В приметы не верю с тех пор, как «прогадал» на фитиле: сгорел и второй фитиль, а я пока жив. И все-таки есть традиционно-устойчивые поверья, в которые хотя и не веришь, но отказаться от них тоже не в силах. Некоторые летчики, например, считают, что летать лучше в старой одежде. Может, это потому, что привыкаешь к ней, она более удобная? Другие говорят, что перед полетами нельзя ни бриться, ни фотографироваться…
Как-то еще на Кубани в полк прибыл корреспондент фронтовой газеты. Командир полка рекомендовал ему побеседовать со мной. Но подвигов я не совершал и поэтому предложил выбрать другую кандидатуру.
– Тогда разрешите вас сфотографировать?
Я категорически отказался.
– По-ня-тно! – протянул корреспондент, пристально глядя на меня. – Верите в приметы?
Это уж было слишком.
– Ах, так! Тогда фотографируйте!
Корреспондент, видать, хорошо знал психологию летчиков и умело использовал свои знания. Иначе возвратишься в редакцию, не выполнив задания. Летчики, когда речь заходит об их личной боевой работе, – очень неразговорчивый народ.
В землянке командного пункта полка тесно, собрались все летчики. До восхода солнца осталось часа два. Подполковник Смыков ставит задачу:
– Вчера вечером на аэродром Кутейниково село около сотни вражеских бомбардировщиков и истребителей. Нашему полку приказано с рассветом нанести но аэродрому удар. Первая группа атакует стоянку самолетов и командный пункт, вторая, Устинова, – бензосклад, третья, Амбарнова, ведет борьбу с выявленными зенитками и взлетающими истребителями. На цель делаем два захода: первый – с ходу, второй – разворотом на 180o. Полк поведу я…
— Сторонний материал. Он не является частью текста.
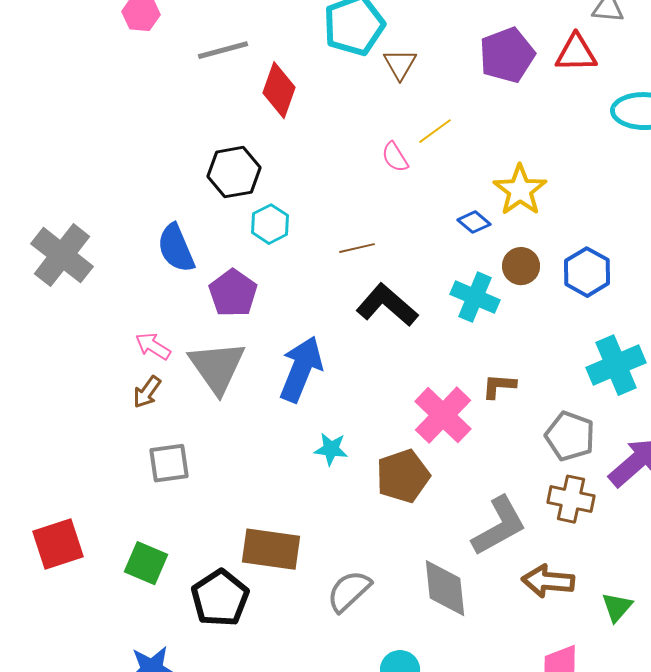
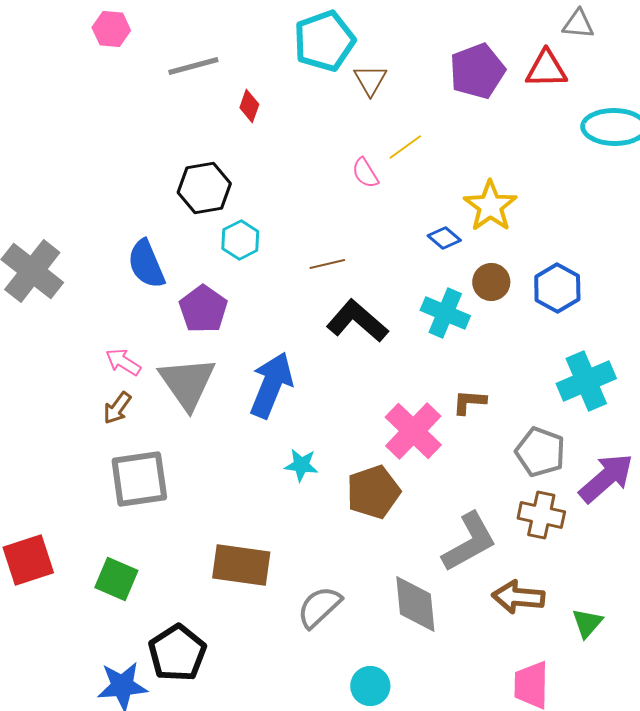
red diamond: (279, 90) -> (249, 106), size x0.6
gray square: (169, 463) -> (139, 479), size x1.4
black pentagon: (220, 598) -> (177, 653), moved

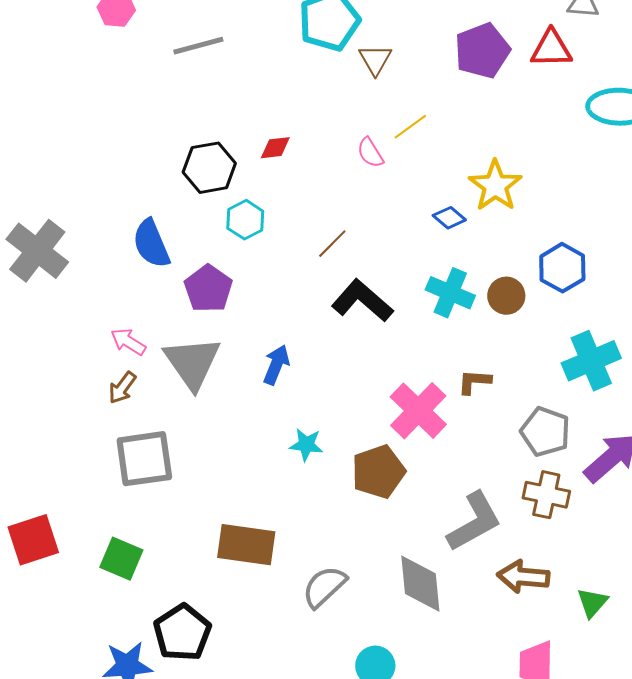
red diamond: (249, 106) -> (275, 148), moved, turned 64
brown line: (327, 264) -> (332, 244), turned -32
brown circle: (491, 282) -> (506, 296), moved
blue arrow: (271, 385) -> (276, 365), size x0.6

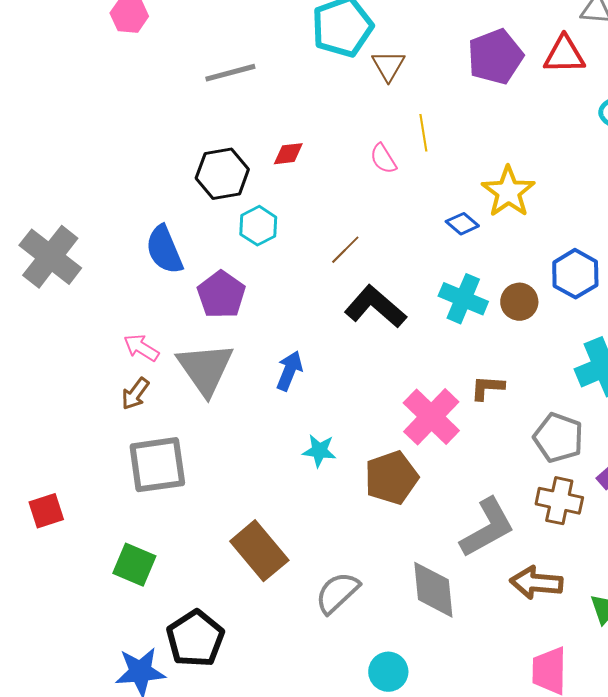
gray line: (198, 46) -> (230, 73), moved
yellow line: (410, 127) -> (423, 133), turned -63
red square: (33, 540) -> (46, 511), moved, size x0.7
brown rectangle: (246, 545) -> (259, 551), turned 42

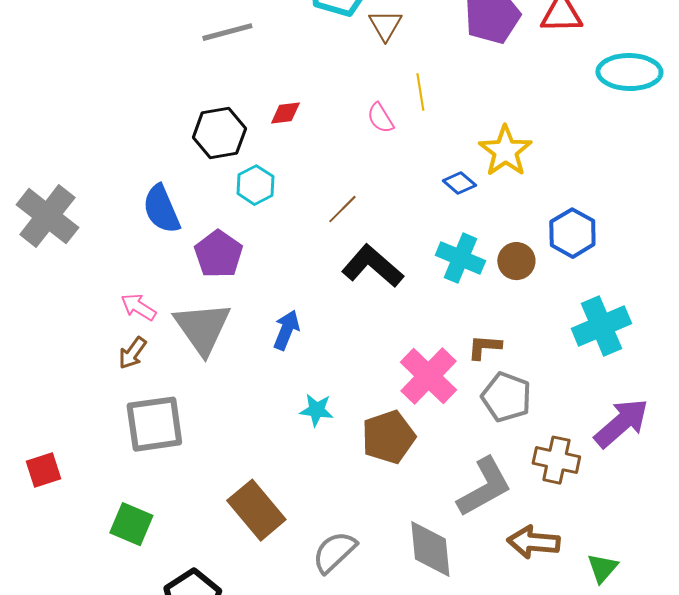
gray pentagon: (558, 438) -> (506, 397), moved

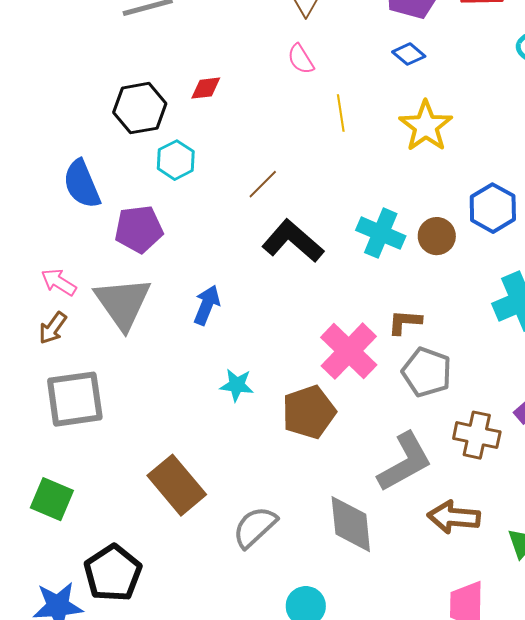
yellow line: (420, 92) -> (341, 113), moved
pink semicircle: (380, 118) -> (301, 59), moved
blue diamond: (459, 183) -> (409, 54), moved
purple pentagon: (218, 254) -> (139, 229), turned 30

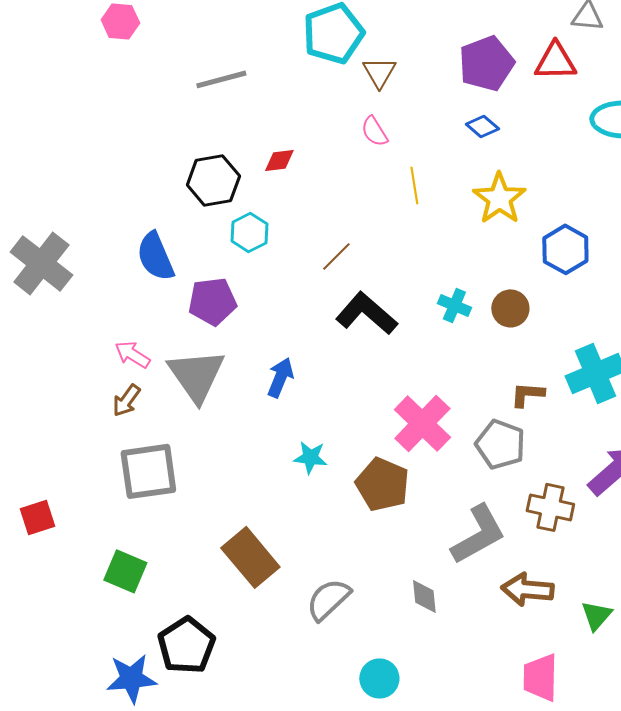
blue hexagon: (493, 208) -> (565, 249), moved
cyan cross: (381, 233) -> (454, 305), size x0.7
brown L-shape: (405, 322) -> (527, 394), moved
brown pentagon: (309, 412) -> (382, 484), turned -30
gray diamond: (351, 524) -> (424, 596), size x0.6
В голосе Георгия Михайловича четкость и решительность. Задание очень важное и ответственное. Командир полка чуть возбужден. Свое место он определил в голове первой эскадрильи и меня назначил своим заместителем. Уточняем данные авиаразведки. По ее сообщениям, у командного пункта противника стоит спаренный крупнокалиберный пулемет.
– Что-то здесь не так! – восклицает один из летчиков. – Аэродромы и переправы фашисты прикрывают плотно.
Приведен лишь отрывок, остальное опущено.